Spring is back and the fine weather is encouraging us out into our gardens. This is often the time when we notice that trees and bushes are starting to take over, some may have even have dared to venture over the fence into our garden from next door. If these plants annoy you and you are tempted to take hold of your saw or your lopper, make sure you find out first what you are allowed to do and what is not! Listed below are our rights and duties concerning pruning, planting trees and cutting hedges.
Regulations to consider when designing your garden
For two adjoining plots of land, each owner can plant the trees, bushes and shrubs of their choice, more or less where they want, provided that they are not more than two metres high. If they are higher than that, the law states that they should be planted at least two metres from the boundary between the two properties.

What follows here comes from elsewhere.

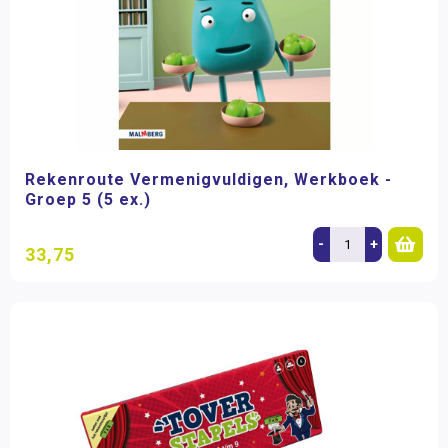
Rekenroute Vermenigvuldigen, Werkboek -
Groep 5 (5 ex.)
-
+
33,75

You therefore need to consider how your plants will grow and make your choices accordingly. If you can keep your plants under two metres high, for example if you have a hedge planted along the boundary of your property that is okay. Alternatively, if the height will be over two metres high you will need to plant it far enough away, so the plants can grow higher without breaking the law.
With regard to the boundary between the properties, if it’s a wall that is not shared, only the owner of the wall can plant espalier trees against it (keeping them below two metres high).
You can also choose with your neighbour to establish a shared hedge on the boundary between your two properties. In this case, you will both be responsible for its upkeep.
If the distance rules are not complied with
If your neighbour’s plants encroach on your land, you do not automatically have the right to take your chainsaw to cut them all down.
You are permitted to cut roots and twigs “advancing” onto your land. You can also gather fruit from branches that overhang your garden. However, if you want to remove branches, you must ask the owner: you are not allowed to cut them yourself.
A few exceptions
There are at least three instances when you can let trees and shrubs grow more than two metres tall, even when they are quite close to the neighbouring property:
- You have a boundary agreement with your neighbour and can prove it (with an official deed)
- A quasi-easement: this means that the trees were planted at a time when the two plots formed a single property and, therefore, that the boundary was created after the trees were planted
- The ten-year time limit:your trees and shrubs have not complied with the legal distances for more than ten years and, during this time, your neighbour has not brought any legal action to have your trees pulled out or cut down to two metres high.
If your property runs alongside a road, railway or byway, other regulations regarding planting distances apply. Some towns and cities also issue derogations, so you should consult your municipality’s regulations.